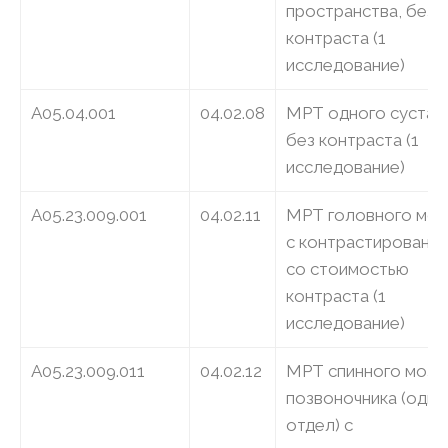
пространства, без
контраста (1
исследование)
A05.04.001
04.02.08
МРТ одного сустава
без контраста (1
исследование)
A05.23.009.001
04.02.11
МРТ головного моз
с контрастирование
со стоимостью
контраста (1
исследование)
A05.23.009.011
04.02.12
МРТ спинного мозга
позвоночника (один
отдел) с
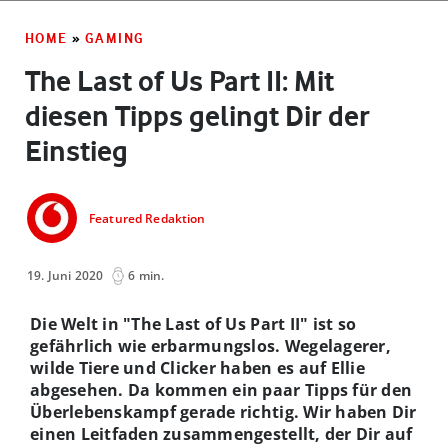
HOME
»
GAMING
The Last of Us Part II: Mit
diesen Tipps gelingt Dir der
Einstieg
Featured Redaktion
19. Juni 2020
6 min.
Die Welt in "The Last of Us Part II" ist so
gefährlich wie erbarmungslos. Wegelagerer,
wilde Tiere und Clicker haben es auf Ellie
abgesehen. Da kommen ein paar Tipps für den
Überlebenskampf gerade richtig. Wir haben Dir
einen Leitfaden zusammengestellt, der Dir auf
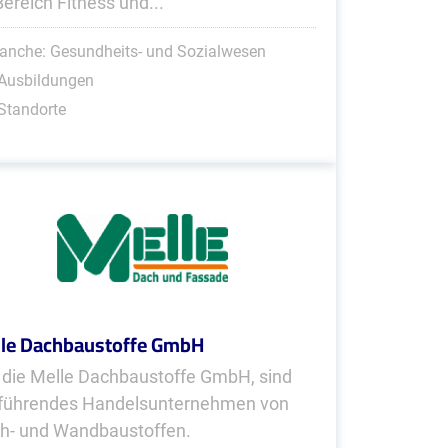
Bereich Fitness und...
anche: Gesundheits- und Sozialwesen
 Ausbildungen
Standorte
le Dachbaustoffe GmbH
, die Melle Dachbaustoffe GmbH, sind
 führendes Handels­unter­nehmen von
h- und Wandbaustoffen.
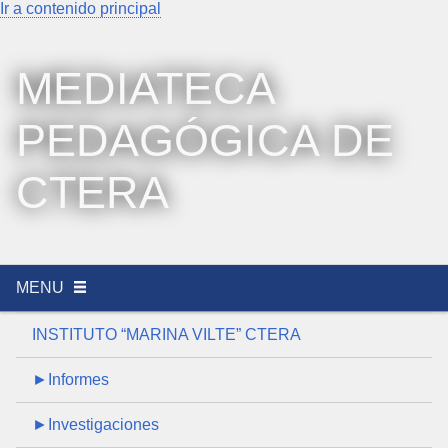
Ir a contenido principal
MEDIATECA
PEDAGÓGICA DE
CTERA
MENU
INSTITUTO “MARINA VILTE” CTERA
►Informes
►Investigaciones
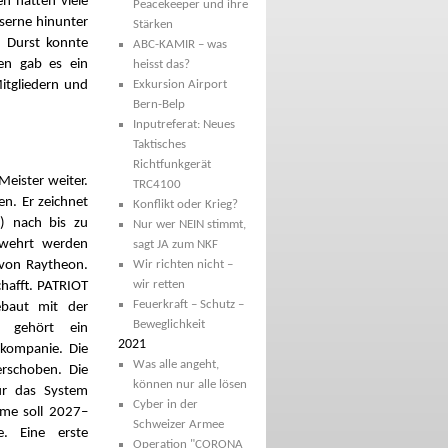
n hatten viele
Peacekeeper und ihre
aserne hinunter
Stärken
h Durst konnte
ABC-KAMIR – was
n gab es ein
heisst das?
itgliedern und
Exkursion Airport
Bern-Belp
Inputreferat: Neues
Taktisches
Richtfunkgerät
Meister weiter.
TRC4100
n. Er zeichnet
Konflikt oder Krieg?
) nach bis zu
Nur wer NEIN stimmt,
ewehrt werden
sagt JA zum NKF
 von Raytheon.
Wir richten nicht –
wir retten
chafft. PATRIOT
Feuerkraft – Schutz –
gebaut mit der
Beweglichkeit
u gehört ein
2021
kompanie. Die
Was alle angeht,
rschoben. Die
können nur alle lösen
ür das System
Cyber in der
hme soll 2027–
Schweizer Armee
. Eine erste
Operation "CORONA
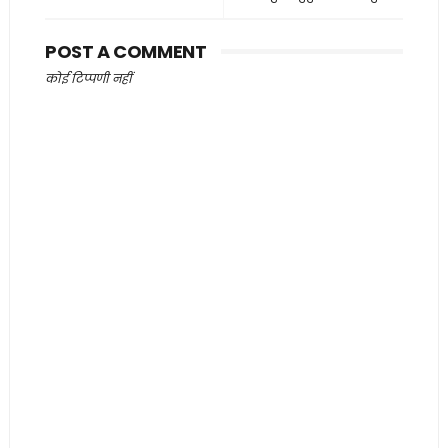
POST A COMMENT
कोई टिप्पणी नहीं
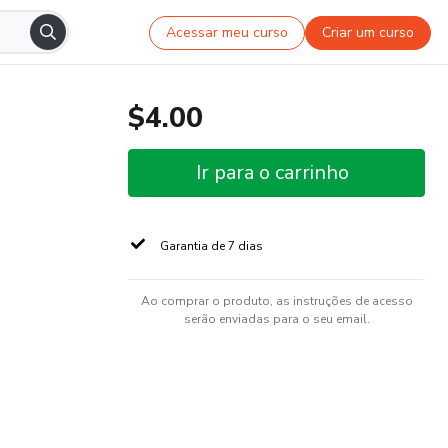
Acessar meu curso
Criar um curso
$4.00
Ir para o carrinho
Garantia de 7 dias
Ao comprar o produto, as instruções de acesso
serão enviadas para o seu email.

» Work request: From the opening line of the entries, copy each line exactly until the line with "einen Leitfaden zusammengestellt, der Dir auf", which is copied as well; leave out pictures.

» Result of the task:
пространства, без
контраста (1
исследование)
A05.04.001
04.02.08
МРТ одного сустава
без контраста (1
исследование)
A05.23.009.001
04.02.11
МРТ головного моз
с контрастирование
со стоимостью
контраста (1
исследование)
A05.23.009.011
04.02.12
МРТ спинного мозга
позвоночника (один
отдел) с
HOME
»
GAMING
The Last of Us Part II: Mit
diesen Tipps gelingt Dir der
Einstieg
Featured Redaktion
19. Juni 2020
6 min.
Die Welt in "The Last of Us Part II" ist so
gefährlich wie erbarmungslos. Wegelagerer,
wilde Tiere und Clicker haben es auf Ellie
abgesehen. Da kommen ein paar Tipps für den
Überlebenskampf gerade richtig. Wir haben Dir
einen Leitfaden zusammengestellt, der Dir auf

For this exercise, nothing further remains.